Transcribed page contents:

::::::::

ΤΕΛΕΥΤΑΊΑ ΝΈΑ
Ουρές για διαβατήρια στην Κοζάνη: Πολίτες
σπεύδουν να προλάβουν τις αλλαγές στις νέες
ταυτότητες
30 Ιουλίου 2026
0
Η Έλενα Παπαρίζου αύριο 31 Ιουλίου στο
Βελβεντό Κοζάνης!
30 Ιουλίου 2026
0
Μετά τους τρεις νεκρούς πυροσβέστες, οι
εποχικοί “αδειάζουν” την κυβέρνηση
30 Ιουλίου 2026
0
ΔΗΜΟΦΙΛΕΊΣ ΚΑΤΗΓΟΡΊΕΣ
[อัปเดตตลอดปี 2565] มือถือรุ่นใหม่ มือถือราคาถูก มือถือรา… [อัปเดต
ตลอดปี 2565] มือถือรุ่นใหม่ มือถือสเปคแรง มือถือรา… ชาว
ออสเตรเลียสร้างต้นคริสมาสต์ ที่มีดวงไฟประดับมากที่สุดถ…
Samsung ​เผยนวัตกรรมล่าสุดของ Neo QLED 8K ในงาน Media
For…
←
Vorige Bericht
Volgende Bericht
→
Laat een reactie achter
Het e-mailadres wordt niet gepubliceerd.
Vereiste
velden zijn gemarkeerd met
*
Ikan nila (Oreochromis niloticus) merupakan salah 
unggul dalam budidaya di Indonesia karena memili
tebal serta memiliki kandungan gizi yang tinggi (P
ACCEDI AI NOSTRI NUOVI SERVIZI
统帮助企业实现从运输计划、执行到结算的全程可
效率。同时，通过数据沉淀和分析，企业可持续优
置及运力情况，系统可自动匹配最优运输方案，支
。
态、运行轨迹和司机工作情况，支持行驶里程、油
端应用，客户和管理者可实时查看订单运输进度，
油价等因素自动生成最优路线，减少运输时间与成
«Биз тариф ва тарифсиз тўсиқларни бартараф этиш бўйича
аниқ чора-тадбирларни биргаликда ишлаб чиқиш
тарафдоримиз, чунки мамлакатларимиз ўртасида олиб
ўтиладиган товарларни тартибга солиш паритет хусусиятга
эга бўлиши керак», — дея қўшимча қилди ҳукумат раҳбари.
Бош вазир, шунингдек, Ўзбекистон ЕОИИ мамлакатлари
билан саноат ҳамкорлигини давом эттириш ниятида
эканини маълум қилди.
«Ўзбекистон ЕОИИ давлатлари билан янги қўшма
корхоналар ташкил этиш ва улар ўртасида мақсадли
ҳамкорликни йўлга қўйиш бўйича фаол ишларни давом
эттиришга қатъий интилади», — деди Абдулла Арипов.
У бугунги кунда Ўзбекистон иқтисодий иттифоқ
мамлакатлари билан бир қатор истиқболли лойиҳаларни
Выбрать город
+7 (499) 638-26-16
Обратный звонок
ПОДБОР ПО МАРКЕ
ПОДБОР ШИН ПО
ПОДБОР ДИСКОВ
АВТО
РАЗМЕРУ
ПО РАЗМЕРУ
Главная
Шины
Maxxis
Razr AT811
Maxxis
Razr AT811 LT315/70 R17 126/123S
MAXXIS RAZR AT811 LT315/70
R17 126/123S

::::::::

Provide an exact transcript of the lines from the one that holds "деди Абдулла Арипов." through the final line of the data above.

эттиришга қатъий интилади», — деди Абдулла Арипов.
У бугунги кунда Ўзбекистон иқтисодий иттифоқ
мамлакатлари билан бир қатор истиқболли лойиҳаларни
Выбрать город
+7 (499) 638-26-16
Обратный звонок
ПОДБОР ПО МАРКЕ
ПОДБОР ШИН ПО
ПОДБОР ДИСКОВ
АВТО
РАЗМЕРУ
ПО РАЗМЕРУ
Главная
Шины
Maxxis
Razr AT811
Maxxis
Razr AT811 LT315/70 R17 126/123S
MAXXIS RAZR AT811 LT315/70
R17 126/123S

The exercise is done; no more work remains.